Be it enacted by the Legislature of West Virginia:
That the code of West Virginia, 1931, as amended, be amended by adding thereto a new section, designated §17C-3-5a, to read as follows:
ARTICLE 3. TRAFFIC SIGNS, SIGNALS AND MARKINGS.

§17C-3-5a. Motorcycle stopped at traffic-control signal utilizing inoperable vehicle detection device.

(a) Notwithstanding any provision of law to the contrary, the driver of a motorcycle approaching an intersection, which is controlled
by a traffic-control signal utilizing a vehicle detection device that is inoperative due to the size of the motorcycle, shall come to a full and complete stop at the intersection and, after exercising due care, may proceed with caution when it is safe to do so.
(b) It is not a defense to a violation of subsection (c), section five of this article that the driver of a motorcycle proceeded under the belief that a traffic-control signal utilized a vehicle detection device or was inoperative due to the size of the motorcycle when the signal did not utilize a vehicle detection device or, in fact, was not inoperative due to the size of the motorcycle.

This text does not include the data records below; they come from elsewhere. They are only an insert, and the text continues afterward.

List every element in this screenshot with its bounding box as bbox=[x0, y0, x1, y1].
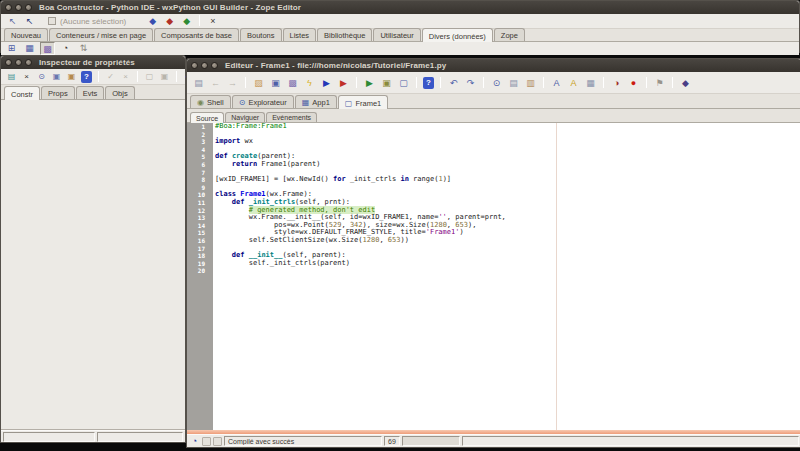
code-line[interactable]: 8[wxID_FRAME1] = [wx.NewId() for _init_c… bbox=[187, 176, 800, 184]
windows-list-icon[interactable]: ▣ bbox=[51, 71, 62, 83]
code-line[interactable]: 6 return Frame1(parent) bbox=[187, 161, 800, 169]
code-line[interactable]: 16 self.SetClientSize(wx.Size(1280, 653)… bbox=[187, 237, 800, 245]
palette-tab-nouveau[interactable]: Nouveau bbox=[4, 28, 48, 41]
line-number[interactable]: 9 bbox=[187, 184, 209, 192]
find-icon[interactable]: ⊙ bbox=[490, 77, 503, 89]
run-app-icon[interactable]: ▶ bbox=[363, 77, 376, 89]
close-button[interactable] bbox=[5, 59, 12, 66]
cyclops-icon[interactable]: ▢ bbox=[397, 77, 410, 89]
palette-tab-listes[interactable]: Listes bbox=[283, 28, 317, 41]
sizer-pointer-icon[interactable]: ↖ bbox=[23, 15, 36, 27]
boa-gem-icon[interactable]: ◆ bbox=[679, 77, 692, 89]
line-number[interactable]: 8 bbox=[187, 176, 209, 184]
undo-icon[interactable]: ↶ bbox=[447, 77, 460, 89]
line-number[interactable]: 4 bbox=[187, 146, 209, 154]
code-line[interactable]: 19 self._init_ctrls(parent) bbox=[187, 260, 800, 268]
output-button[interactable] bbox=[213, 437, 222, 446]
line-number[interactable]: 15 bbox=[187, 229, 209, 237]
paste-icon[interactable]: ▥ bbox=[524, 77, 537, 89]
view-tab-source[interactable]: Source bbox=[190, 112, 224, 123]
tree-view-icon[interactable]: ⊞ bbox=[4, 42, 19, 55]
line-number[interactable]: 3 bbox=[187, 138, 209, 146]
line-number[interactable]: 7 bbox=[187, 169, 209, 177]
horizontal-scrollbar[interactable] bbox=[187, 430, 800, 434]
redo-icon[interactable]: ↷ bbox=[464, 77, 477, 89]
inspector-tab-constr[interactable]: Constr bbox=[4, 86, 40, 100]
line-number[interactable]: 5 bbox=[187, 153, 209, 161]
palette-tab-composants-de-base[interactable]: Composants de base bbox=[154, 28, 239, 41]
shortcut-icon[interactable]: ⇅ bbox=[76, 42, 91, 55]
delete-item-icon[interactable]: × bbox=[21, 71, 32, 83]
run-icon[interactable]: ▶ bbox=[320, 77, 333, 89]
code-line[interactable]: 2 bbox=[187, 131, 800, 139]
print-icon[interactable]: ▤ bbox=[192, 77, 205, 89]
check-source-icon[interactable]: ϟ bbox=[303, 77, 316, 89]
maximize-button[interactable] bbox=[211, 62, 218, 69]
module-tab-shell[interactable]: ◉Shell bbox=[190, 95, 231, 108]
line-number[interactable]: 2 bbox=[187, 131, 209, 139]
shrink-font-icon[interactable]: ◑ bbox=[610, 77, 623, 89]
debug-icon[interactable]: ▶ bbox=[337, 77, 350, 89]
minimize-button[interactable] bbox=[201, 62, 208, 69]
line-number[interactable]: 17 bbox=[187, 245, 209, 253]
line-number[interactable]: 6 bbox=[187, 161, 209, 169]
error-list-button[interactable] bbox=[202, 437, 211, 446]
line-number[interactable]: 18 bbox=[187, 252, 209, 260]
line-number[interactable]: 12 bbox=[187, 207, 209, 215]
record-macro-icon[interactable]: ● bbox=[627, 77, 640, 89]
code-line[interactable]: 1#Boa:Frame:Frame1 bbox=[187, 123, 800, 131]
line-number[interactable]: 16 bbox=[187, 237, 209, 245]
red-gem-icon[interactable]: ◆ bbox=[163, 15, 176, 27]
code-line[interactable]: 3import wx bbox=[187, 138, 800, 146]
save-icon[interactable]: ▣ bbox=[269, 77, 282, 89]
inspector-tab-evts[interactable]: Evts bbox=[76, 86, 105, 99]
maximize-button[interactable] bbox=[25, 59, 32, 66]
frames-list-icon[interactable]: ▣ bbox=[66, 71, 77, 83]
help-icon[interactable]: ? bbox=[423, 77, 434, 89]
help-inspector-icon[interactable]: ? bbox=[81, 71, 92, 83]
minimize-button[interactable] bbox=[15, 59, 22, 66]
module-tab-explorateur[interactable]: ⊙Explorateur bbox=[232, 95, 294, 108]
palette-tab-zope[interactable]: Zope bbox=[494, 28, 525, 41]
line-number[interactable]: 14 bbox=[187, 222, 209, 230]
minimize-button[interactable] bbox=[15, 4, 22, 11]
timer-icon[interactable]: ◔ bbox=[58, 42, 73, 55]
palette-tab-divers-donn-es[interactable]: Divers (données) bbox=[422, 28, 493, 42]
selection-checkbox[interactable] bbox=[48, 17, 56, 25]
line-number[interactable]: 10 bbox=[187, 191, 209, 199]
find-inspector-icon[interactable]: ⊙ bbox=[36, 71, 47, 83]
code-editor[interactable]: 1#Boa:Frame:Frame123import wx45def creat… bbox=[187, 123, 800, 434]
open-icon[interactable]: ▨ bbox=[252, 77, 265, 89]
close-selection-icon[interactable]: × bbox=[206, 15, 219, 27]
image-list-icon[interactable]: ▩ bbox=[40, 42, 55, 55]
inspector-tab-props[interactable]: Props bbox=[41, 86, 75, 99]
blue-gem-icon[interactable]: ◆ bbox=[146, 15, 159, 27]
palette-tab-boutons[interactable]: Boutons bbox=[240, 28, 282, 41]
selection-pointer-icon[interactable]: ↖ bbox=[6, 15, 19, 27]
line-number[interactable]: 1 bbox=[187, 123, 209, 131]
save-as-icon[interactable]: ▩ bbox=[286, 77, 299, 89]
module-tab-frame1[interactable]: ▢Frame1 bbox=[338, 95, 388, 109]
name-icon[interactable]: ▤ bbox=[6, 71, 17, 83]
line-number[interactable]: 19 bbox=[187, 260, 209, 268]
palette-tab-conteneurs-mise-en-page[interactable]: Conteneurs / mise en page bbox=[49, 28, 153, 41]
flag-icon[interactable]: ⚑ bbox=[653, 77, 666, 89]
close-button[interactable] bbox=[5, 4, 12, 11]
line-number[interactable]: 20 bbox=[187, 267, 209, 275]
maximize-button[interactable] bbox=[25, 4, 32, 11]
copy-icon[interactable]: ▤ bbox=[507, 77, 520, 89]
line-number[interactable]: 11 bbox=[187, 199, 209, 207]
palette-tab-biblioth-que[interactable]: Bibliothèque bbox=[317, 28, 372, 41]
compile-icon[interactable]: ▣ bbox=[380, 77, 393, 89]
find-marked-icon[interactable]: A bbox=[567, 77, 580, 89]
view-tab-ev-nements[interactable]: Evénements bbox=[266, 112, 317, 122]
data-module-icon[interactable]: ▦ bbox=[22, 42, 37, 55]
module-tab-app1[interactable]: ▦App1 bbox=[295, 95, 337, 108]
palette-tab-utilisateur[interactable]: Utilisateur bbox=[373, 28, 420, 41]
green-gem-icon[interactable]: ◆ bbox=[180, 15, 193, 27]
print-source-icon[interactable]: ▦ bbox=[584, 77, 597, 89]
find-again-icon[interactable]: A bbox=[550, 77, 563, 89]
code-line[interactable]: 20 bbox=[187, 267, 800, 275]
inspector-tab-objs[interactable]: Objs bbox=[105, 86, 134, 99]
view-tab-naviguer[interactable]: Naviguer bbox=[225, 112, 265, 122]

NOTE: The purpose of this bill is to
provide that a driver of a motorcycle, when encountering a traffic control signal, displaying a red light, which signal utilizes a vehicle detection device which is inoperative due to the size of the motorcycle, may proceed through the traffic signal, though it is red. The bill also provides that the mere belief that a traffic-control signal was inoperative due to an inoperative vehicle detection device, when in fact it was not, is not a defense to running a red light.

This section is new; therefore, strike-throughs and underscoring have been omitted.